Source data START

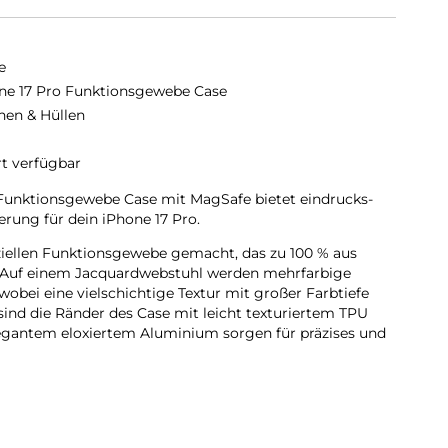
e
ne 17 Pro Funktionsgewebe Case
hen & Hüllen
rt verfügbar
Funktions­gewebe Case mit MagSafe bietet eindrucks­
erung für dein iPhone 17 Pro.
ziellen Funktions­gewebe gemacht, das zu 100 % aus
. Auf einem Jacquard­webstuhl werden mehrfarbige
obei eine vielschichtige Textur mit großer Farbtiefe
 sind die Ränder des Case mit leicht texturiertem TPU
legantem eloxiertem Aluminium sorgen für präzises und
lässt sich dieses Case sicher am Crossbody Band
iPhone entspannt freihändig tragen.
 sich perfekt am iPhone 17 Pro ausrichten, hält das Case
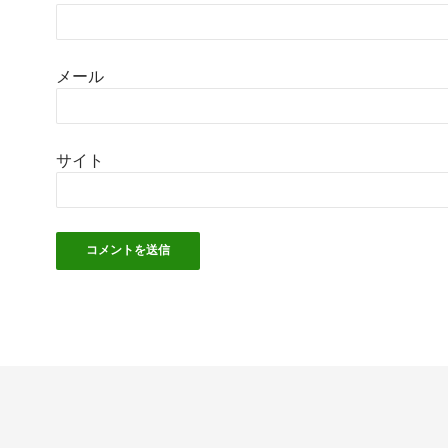
メール
サイト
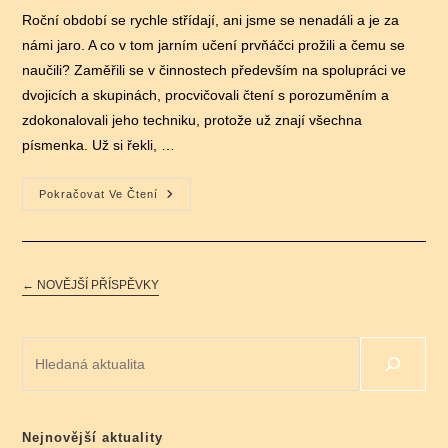
publikován
Roční období se rychle střídají, ani jsme se nenadáli a je za
námi jaro. A co v tom jarním učení prvňáčci prožili a čemu se
naučili? Zaměřili se v činnostech především na spolupráci ve
dvojicích a skupinách, procvičovali čtení s porozuměním a
zdokonalovali jeho techniku, protože už znají všechna
písmenka. Už si řekli, …
Jarní
Pokračovat Ve Čtení
Učení
←
NOVĚJŠÍ PŘÍSPĚVKY
Hledat
Nejnovější aktuality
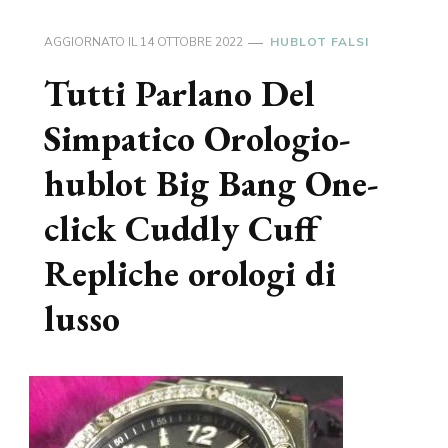
AGGIORNATO IL
14 OTTOBRE 2022
HUBLOT FALSI
Tutti Parlano Del
Simpatico Orologio-
hublot Big Bang One-
click Cuddly Cuff
Repliche orologi di
lusso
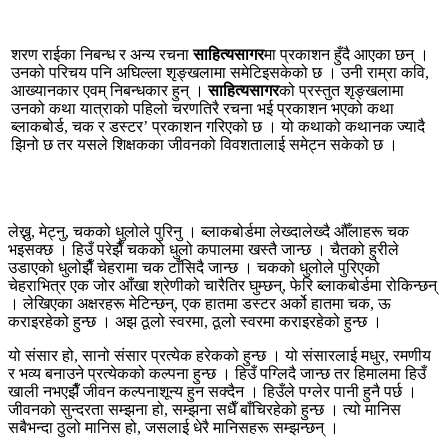
शरण राईका निबन्ध र अन्य रचना
साहित्यसागर
मा प्रकाशन हुँदै आएका छन् ।
उनको परिचय पनि अघिल्ला शृङ्खलामा समेटिइसकेको छ । उनी राम्रा कवि,
आख्यानकार एवम् निबन्धकार हुन् ।
साहित्यसागर
को प्रस्तुत शृङ्खलामा
उनको कथा यात्राको पहिलो चरणतिरै रचना भई प्रकाशन भएको कथा
ब्लाकबोर्ड, चक र डस्टर’ प्रकाशन गरिएको छ । यो कथाको कथानक ज्यादै
झिनो छ तर यसले शिक्षकका जीवनको विवशतालाई समेट्न सकेको छ ।
लेख्नु, मेट्नु, चकको धुलोले पुरिनु । ब्लाकबोर्डमा लेख्दालेख्दै औँलाहरू चक
भइसक्छ । हिउँ परेझैँ चकको धुलो कपालमा खस्तै जान्छ । चैतको हुरीले
उडाएको धुलोझैँ चेहरामा चक टाँसिदै जान्छ । चकको धुलोले पुरिएको
चेहराभित्र एक जोर आँखा श्रेणीको चारैतिर घुम्छन्, फेरि ब्लाकबोर्डमा रोकिन्छन्
। लेखिएका अक्षरहरू मेटिन्छन्, एक हातमा डस्टर अर्को हातमा चक, ऊ
कराइरहेको हुन्छ । अझ ठूलो स्वरमा, ठूलो स्वरमा कराइरहेको हुन्छ ।
यो संसार हो, सानो संसार प्रत्येक हरेकको हुन्छ । यो संसारलाई मधुर, रमणीय
र भव्य बनाउने प्रत्येकको कल्पना हुन्छ । हिउँ पग्लिदै जान्छ तर हिमालमा हिउँ
खाली नभएझैँ जीवन कल्पनाशून्य हुन सक्दैन । हिउँले पग्लेर पानी हुनै पर्छ ।
जीवनको सुन्दरता सम्झना हो, सम्झना सधैँ बाँचिरहेको हुन्छ । त्यो मानिस
सबैभन्दा ठुलो मानिस हो, जसलाई धेरै मानिसहरू सम्झन्छन् ।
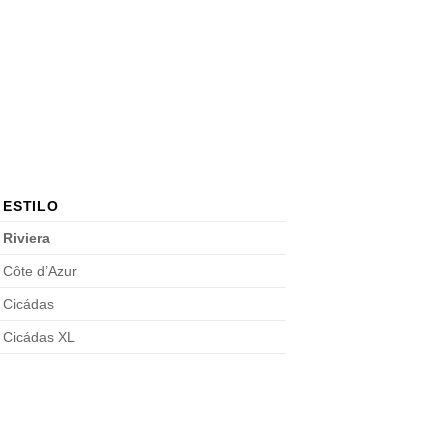
ESTILO
Riviera
Côte d’Azur
Cicádas
Cicádas XL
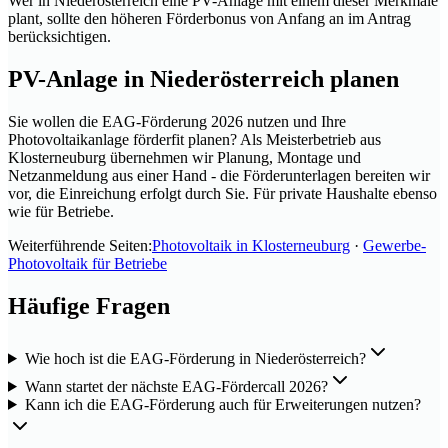
Wer in Niederösterreich eine PV-Anlage mit einem dieser Merkmale
plant, sollte den höheren Förderbonus von Anfang an im Antrag
berücksichtigen.
PV-Anlage in Niederösterreich planen
Sie wollen die EAG-Förderung 2026 nutzen und Ihre
Photovoltaikanlage förderfit planen? Als Meisterbetrieb aus
Klosterneuburg übernehmen wir Planung, Montage und
Netzanmeldung aus einer Hand - die Förderunterlagen bereiten wir
vor, die Einreichung erfolgt durch Sie. Für private Haushalte ebenso
wie für Betriebe.
Weiterführende Seiten:
Photovoltaik in Klosterneuburg
·
Gewerbe-
Photovoltaik für Betriebe
Häufige Fragen
Wie hoch ist die EAG-Förderung in Niederösterreich?
Wann startet der nächste EAG-Fördercall 2026?
Kann ich die EAG-Förderung auch für Erweiterungen nutzen?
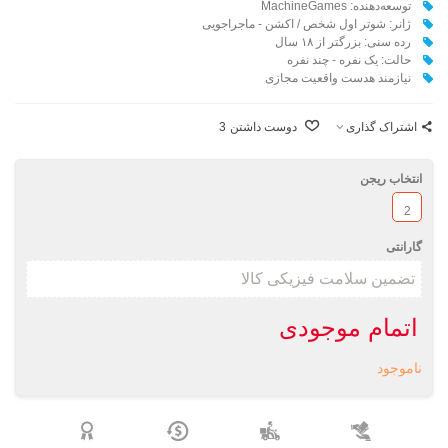
توسعه‌دهنده: MachineGames
ژانر: شوتر اول شخص / اکشن - ماجراجویی
رده سنی: بزرگتر از ۱۸ سال
حالت: یک نفره - چند نفره
نیازمند هدست واقعیت مجازی
اشتراک گذاری
دوست داشتن
3
انتخاب ریجن
2
گارانتی
اتمام موجودی
ناموجود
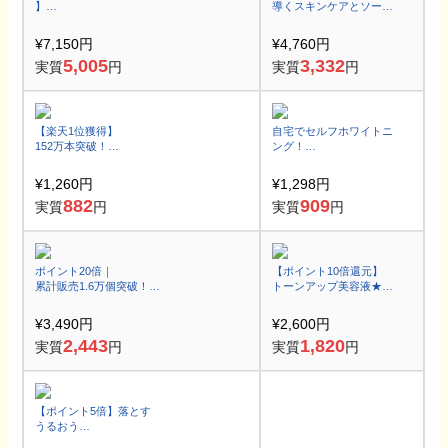
】
導くスキンケアとソープ
オールインワンで真皮の
フラワーのセット♪
シワ改善／美白ケア
¥7,150円
¥4,760円
5,005
3,332
実質
円
実質
円
【楽天1位獲得】
自宅でセルフホワイトニ
152万本突破！
ング！
天然オレンジの頭皮ケア
いつもの歯磨き粉を変え
シャンプー！
るだけで本来の自然な白
¥1,260円
¥1,298円
お試し大容量160ml
い歯へ♪
882
909
実質
円
実質
円
ポイント20倍｜
【ポイント10倍還元】
累計販売1.6万個突破！
トーンアップ美容液★
メークの上から使える保
トーンブライトニング
湿ミスト
カプセルアンプル
¥3,490円
¥2,600円
2,443
1,820
実質
円
実質
円
【ポイント5倍】落とす
うるおう
感動メイクオフ！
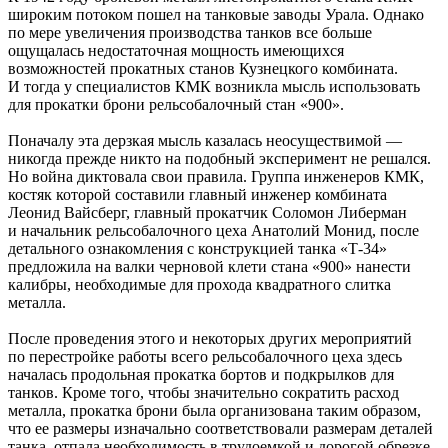
широким потоком пошел на танковые заводы Урала. Однако
по мере увеличения производства танков все больше
ощущалась недостаточная мощность имеющихся
возможностей прокатных станов Кузнецкого комбината.
И тогда у специалистов КМК возникла мысль использовать
для прокатки брони рельсобалочный стан «900».
Поначалу эта дерзкая мысль казалась неосуществимой —
никогда прежде никто на подобный эксперимент не решался.
Но война диктовала свои правила. Группа инженеров КМК,
костяк которой составили главный инженер комбината
Леонид Вайсберг, главный прокатчик Соломон Либерман
и начальник рельсобалочного цеха Анатолий Монид, после
детального ознакомления с конструкцией танка «Т-34»
предложила на валки черновой клети стана «900» нанести
калибры, необходимые для прохода квадратного слитка
металла.
После проведения этого и некоторых других мероприятий
по перестройке работы всего рельсобалочного цеха здесь
началась продольная прокатка бортов и подкрылков для
танков. Кроме того, чтобы значительно сократить расход
металла, прокатка брони была организована таким образом,
что ее размеры изначально соответствовали размерам деталей
танка, отпала необходимость в трудоемкой и дорогой обрезке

Source data END

To do: The entries must be written out again unchanged. Images are to be left out.

Task result:
e
ne 17 Pro Funktionsgewebe Case
hen & Hüllen
rt verfügbar
Funktions­gewebe Case mit MagSafe bietet eindrucks­
erung für dein iPhone 17 Pro.
ziellen Funktions­gewebe gemacht, das zu 100 % aus
. Auf einem Jacquard­webstuhl werden mehrfarbige
obei eine vielschichtige Textur mit großer Farbtiefe
 sind die Ränder des Case mit leicht texturiertem TPU
legantem eloxiertem Aluminium sorgen für präzises und
lässt sich dieses Case sicher am Crossbody Band
iPhone entspannt freihändig tragen.
 sich perfekt am iPhone 17 Pro ausrichten, hält das Case
メール
サイト
publikován
Roční období se rychle střídají, ani jsme se nenadáli a je za
námi jaro. A co v tom jarním učení prvňáčci prožili a čemu se
naučili? Zaměřili se v činnostech především na spolupráci ve
dvojicích a skupinách, procvičovali čtení s porozuměním a
zdokonalovali jeho techniku, protože už znají všechna
písmenka. Už si řekli, …
Jarní
Pokračovat Ve Čtení
Učení
←
NOVĚJŠÍ PŘÍSPĚVKY
Hledat
Nejnovější aktuality
AGGIORNATO IL
14 OTTOBRE 2022
HUBLOT FALSI
Tutti Parlano Del
Simpatico Orologio-
hublot Big Bang One-
click Cuddly Cuff
Repliche orologi di
lusso
शरण राईका निबन्ध र अन्य रचना
साहित्यसागर
मा प्रकाशन हुँदै आएका छन् ।
उनको परिचय पनि अघिल्ला शृङ्खलामा समेटिइसकेको छ । उनी राम्रा कवि,
आख्यानकार एवम् निबन्धकार हुन् ।
साहित्यसागर
को प्रस्तुत शृङ्खलामा
उनको कथा यात्राको पहिलो चरणतिरै रचना भई प्रकाशन भएको कथा
ब्लाकबोर्ड, चक र डस्टर’ प्रकाशन गरिएको छ । यो कथाको कथानक ज्यादै
झिनो छ तर यसले शिक्षकका जीवनको विवशतालाई समेट्न सकेको छ ।
लेख्नु, मेट्नु, चकको धुलोले पुरिनु । ब्लाकबोर्डमा लेख्दालेख्दै औँलाहरू चक
भइसक्छ । हिउँ परेझैँ चकको धुलो कपालमा खस्तै जान्छ । चैतको हुरीले
उडाएको धुलोझैँ चेहरामा चक टाँसिदै जान्छ । चकको धुलोले पुरिएको
चेहराभित्र एक जोर आँखा श्रेणीको चारैतिर घुम्छन्, फेरि ब्लाकबोर्डमा रोकिन्छन्
। लेखिएका अक्षरहरू मेटिन्छन्, एक हातमा डस्टर अर्को हातमा चक, ऊ
कराइरहेको हुन्छ । अझ ठूलो स्वरमा, ठूलो स्वरमा कराइरहेको हुन्छ ।
यो संसार हो, सानो संसार प्रत्येक हरेकको हुन्छ । यो संसारलाई मधुर, रमणीय
र भव्य बनाउने प्रत्येकको कल्पना हुन्छ । हिउँ पग्लिदै जान्छ तर हिमालमा हिउँ
खाली नभएझैँ जीवन कल्पनाशून्य हुन सक्दैन । हिउँले पग्लेर पानी हुनै पर्छ ।
जीवनको सुन्दरता सम्झना हो, सम्झना सधैँ बाँचिरहेको हुन्छ । त्यो मानिस
सबैभन्दा ठुलो मानिस हो, जसलाई धेरै मानिसहरू सम्झन्छन् ।
ESTILO
Riviera
Côte d’Azur
Cicádas
Cicádas XL
Wer in Niederösterreich eine PV-Anlage mit einem dieser Merkmale
plant, sollte den höheren Förderbonus von Anfang an im Antrag
berücksichtigen.
PV-Anlage in Niederösterreich planen
Sie wollen die EAG-Förderung 2026 nutzen und Ihre
Photovoltaikanlage förderfit planen? Als Meisterbetrieb aus
Klosterneuburg übernehmen wir Planung, Montage und
Netzanmeldung aus einer Hand - die Förderunterlagen bereiten wir
vor, die Einreichung erfolgt durch Sie. Für private Haushalte ebenso
wie für Betriebe.
Weiterführende Seiten:
Photovoltaik in Klosterneuburg
·
Gewerbe-
Photovoltaik für Betriebe
Häufige Fragen
Wie hoch ist die EAG-Förderung in Niederösterreich?
Wann startet der nächste EAG-Fördercall 2026?
Kann ich die EAG-Förderung auch für Erweiterungen nutzen?
توسعه‌دهنده: MachineGames
ژانر: شوتر اول شخص / اکشن - ماجراجویی
رده سنی: بزرگتر از ۱۸ سال
حالت: یک نفره - چند نفره
نیازمند هدست واقعیت مجازی
اشتراک گذاری
دوست داشتن
3
انتخاب ریجن
2
گارانتی
اتمام موجودی
ناموجود
】
導くスキンケアとソープ
オールインワンで真皮の
フラワーのセット♪
シワ改善／美白ケア
¥7,150円
¥4,760円
5,005
3,332
実質
円
実質
円
【楽天1位獲得】
自宅でセルフホワイトニ
152万本突破！
ング！
天然オレンジの頭皮ケア
いつもの歯磨き粉を変え
シャンプー！
るだけで本来の自然な白
¥1,260円
¥1,298円
お試し大容量160ml
い歯へ♪
882
909
実質
円
実質
円
ポイント20倍｜
【ポイント10倍還元】
累計販売1.6万個突破！
トーンアップ美容液★
メークの上から使える保
トーンブライトニング
湿ミスト
カプセルアンプル
¥3,490円
¥2,600円
2,443
1,820
実質
円
実質
円
【ポイント5倍】落とす
うるおう
感動メイクオフ！
широким потоком пошел на танковые заводы Урала. Однако
по мере увеличения производства танков все больше
ощущалась недостаточная мощность имеющихся
возможностей прокатных станов Кузнецкого комбината.
И тогда у специалистов КМК возникла мысль использовать
для прокатки брони рельсобалочный стан «900».
Поначалу эта дерзкая мысль казалась неосуществимой —
никогда прежде никто на подобный эксперимент не решался.
Но война диктовала свои правила. Группа инженеров КМК,
костяк которой составили главный инженер комбината
Леонид Вайсберг, главный прокатчик Соломон Либерман
и начальник рельсобалочного цеха Анатолий Монид, после
детального ознакомления с конструкцией танка «Т-34»
предложила на валки черновой клети стана «900» нанести
калибры, необходимые для прохода квадратного слитка
металла.
После проведения этого и некоторых других мероприятий
по перестройке работы всего рельсобалочного цеха здесь
началась продольная прокатка бортов и подкрылков для
танков. Кроме того, чтобы значительно сократить расход
металла, прокатка брони была организована таким образом,
что ее размеры изначально соответствовали размерам деталей
танка, отпала необходимость в трудоемкой и дорогой обрезке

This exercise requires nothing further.